Second, post-2013, NACTA emerged as a ground for severe turf wars between various agencies and ministries, as The Nation reported.

The provincial police administrations were reluctant to compromise their operation autonomy and follow the orders of a federal agency. The intelligence agencies of the armed services were also apprehensive to play a second-order role.

Additionally, throughout the Nawaz Sharif regime, there was constant tussle between the Prime Minister’s Office and Chaudhary Nisar Ali Khan’s interior ministry to bring NACTA under their respective control.

Third, one of the important objectives of NACTA was intelligence collection. Its ability to succeed here was crippled by two factors.

To begin with, NACTA remains severely understaffed. In 2018, out of its 300 posts, only a little over 50 were filled.
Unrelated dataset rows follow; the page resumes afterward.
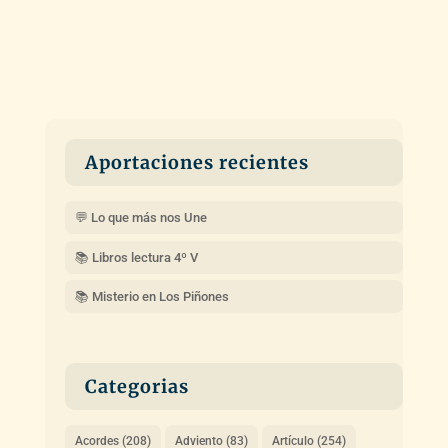
Aportaciones recientes
💬 Lo que más nos Une
📚 Libros lectura 4º V
📚 Misterio en Los Piñones
Categorias
Acordes
(208)
Adviento
(83)
Artículo
(254)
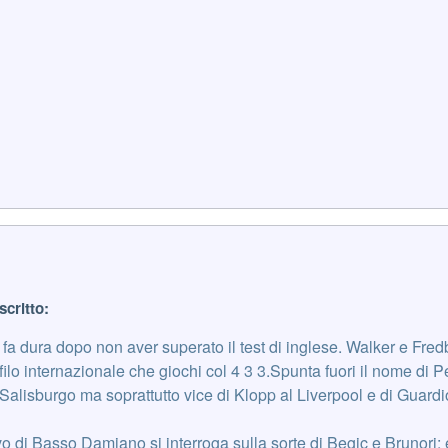
scritto:
i fa dura dopo non aver superato il test di inglese. Walker e Fre
ofilo internazionale che giochi col 4 3 3.Spunta fuori il nome di P
Salisburgo ma soprattutto vice di Klopp al Liverpool e di Guardi
evo di Basso Damiano si interroga sulla sorte di Begic e Brunori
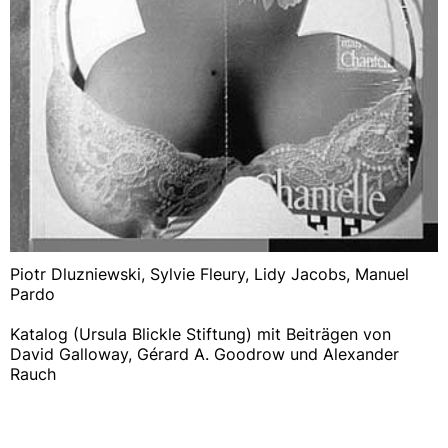
Piotr Dluzniewski, Sylvie Fleury, Lidy Jacobs, Manuel
Pardo
Katalog (Ursula Blickle Stiftung) mit Beiträgen von
David Galloway, Gérard A. Goodrow und Alexander
Rauch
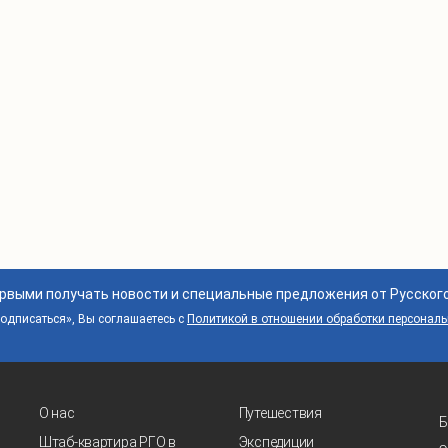
ервыми получать новости и специальные предложения от Русског
дписаться», Вы соглашаетесь с
Политикой в отношении обработки персонал
О нас
Путешествия
Б
Штаб-квартира РГО в
Экспедиции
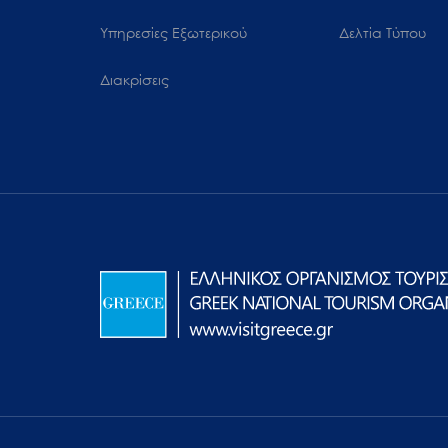
Υπηρεσίες Εξωτερικού
Δελτία Τύπου
Διακρίσεις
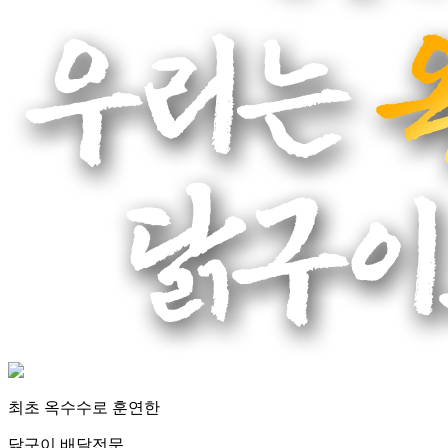
최초
옥수수로 훈연한
닭구이 배달전문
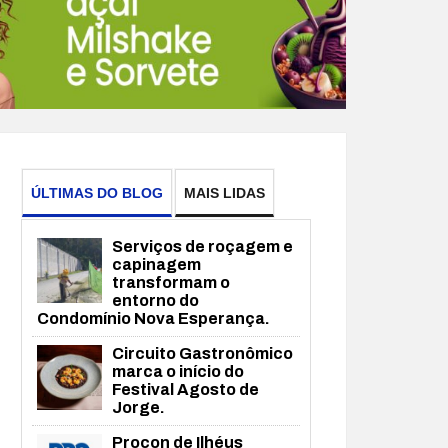
ÚLTIMAS DO BLOG
MAIS LIDAS
Serviços de roçagem e
capinagem
transformam o
entorno do
Condomínio Nova Esperança.
Circuito Gastronômico
marca o início do
Festival Agosto de
Jorge.
Procon de Ilhéus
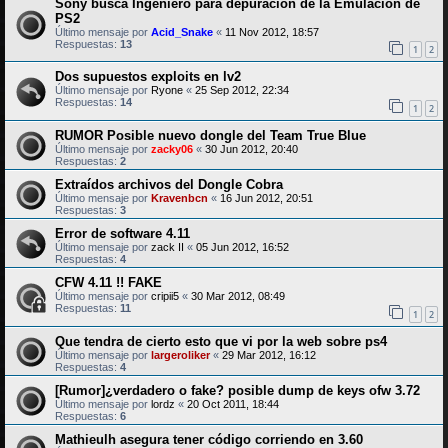
Sony busca Ingeniero para depuración de la Emulación de
PS2
Último mensaje por
Acid_Snake
«
11 Nov 2012, 18:57
Respuestas:
13
1
2
Dos supuestos exploits en lv2
Último mensaje por
Ryone
«
25 Sep 2012, 22:34
Respuestas:
14
1
2
RUMOR Posible nuevo dongle del Team True Blue
Último mensaje por
zacky06
«
30 Jun 2012, 20:40
Respuestas:
2
Extraídos archivos del Dongle Cobra
Último mensaje por
Kravenbcn
«
16 Jun 2012, 20:51
Respuestas:
3
Error de software 4.11
Último mensaje por
zack II
«
05 Jun 2012, 16:52
Respuestas:
4
CFW 4.11 !! FAKE
Último mensaje por
cripii5
«
30 Mar 2012, 08:49
Respuestas:
11
1
2
Que tendra de cierto esto que vi por la web sobre ps4
Último mensaje por
largeroliker
«
29 Mar 2012, 16:12
Respuestas:
4
[Rumor]¿verdadero o fake? posible dump de keys ofw 3.72
Último mensaje por
lordz
«
20 Oct 2011, 18:44
Respuestas:
6
Mathieulh asegura tener código corriendo en 3.60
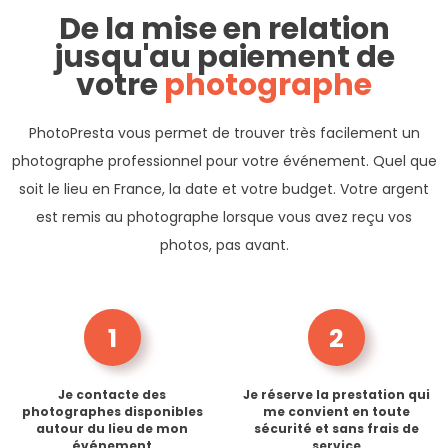
De la mise en relation
jusqu'au paiement de
votre
photographe
PhotoPresta vous permet de trouver très facilement un
photographe professionnel pour votre événement. Quel que
soit le lieu en France, la date et votre budget. Votre argent
est remis au photographe lorsque vous avez reçu vos
photos, pas avant.
1
2
Je contacte des
Je réserve la prestation qui
photographes disponibles
me convient en toute
autour du lieu de mon
sécurité et sans frais de
événement
service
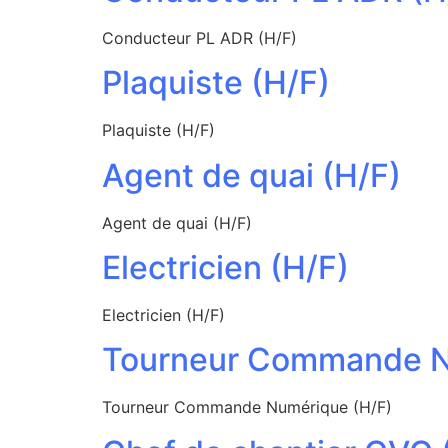
Conducteur PL ADR (H/F)
Plaquiste (H/F)
Plaquiste (H/F)
Agent de quai (H/F)
Agent de quai (H/F)
Electricien (H/F)
Electricien (H/F)
Tourneur Commande N
Tourneur Commande Numérique (H/F)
But more importantly, while NACTA had the mandate to collect intelligence, it had no jurisdiction to conduct group operations. Thus, its intelligence collection abilities were severely constrained.

Fourth, and perhaps NACTA’s biggest structural issue is its exceptionally large BoG, which includes the prime minister. Given the military-civilian discord in Pakistan, the agency has been rendered completely dysfunctional.


Also read: Pakistan bans Hafiz Saeed-led Jamat-ud-Dawa & its charity wing Falah-e-Insaniat


No meetings in nine years

The agency has remained so dysfunctional that through the first nine years of its existence, the BoG never formally met. The meetings were often postponed and then cancelled.

The first meeting of NACTA’s BoG was convened only last year, in August 2018, by Prime Minister Imran Khan, The Nation had reported.

Several news reports suggest that Khan had complained about NACTA being a useless organisation. And the post-meeting comments by his Finance Minister Mohammad Ishaq Dar seemed to acknowledge how NACTA has been completely dysfunctional.

Talking to the press after the August 2018 meeting, Dar had said, “Today it was a general discussion that how NACTA can be made a real operational organisation.”


Also read: Act against terrorists like Hafiz Saeed if serious about talks, India tells Pakistan


What does a NACTA blacklist mean?

Pakistan’s counter-terrorism policies are driven completely by the military and an agency like NACTA has no real role to play there. More importantly, Pakistan’s counter-terrorism operations, at best, only target anti-Pakistan groups.

“NACTA has been around for many years now, without doing much except for rehashing such lists,” Taha Siddiqui, Pakistani journalist and founder of Safe Newsrooms, told ThePrint.

“There has been some action against some of the groups on those lists, but the ones that have been deemed anti-Pakistan — for example the Pakistani Taliban or the Baloch rebel groups or the international terror organisations targeting Pakistani interests like Al Qaeda etc — have faced action by Pakistani authorities,” said Siddiqui.

“Many of these organisations pose no threat (for now) to the Pakistani state, but since they are causing trouble in the region, they are proscribed, but on paper only. On the ground, after being proscribed, many of them re-branded themselves, coming up with new names and continuing business as usual,” the Pakistani journalist said about the futility of blacklisting a group.

Shedding light on the updated NACTA list blacklisting 26/11 attack mastermind Hafiz Saeed-led JuD, Siddiqui said, “JuD has already started to operate under the banner of TaJ (Tehreek Azad Jammu Kashmir) as we saw this 5th of February, when it organised protests across Pakistan.

“The faces of the leadership are the same but the names keep changing. It’s an old tactic by the Pakistani militant groups, and the state knows is, but does little to discourage it, which points towards their complicity.”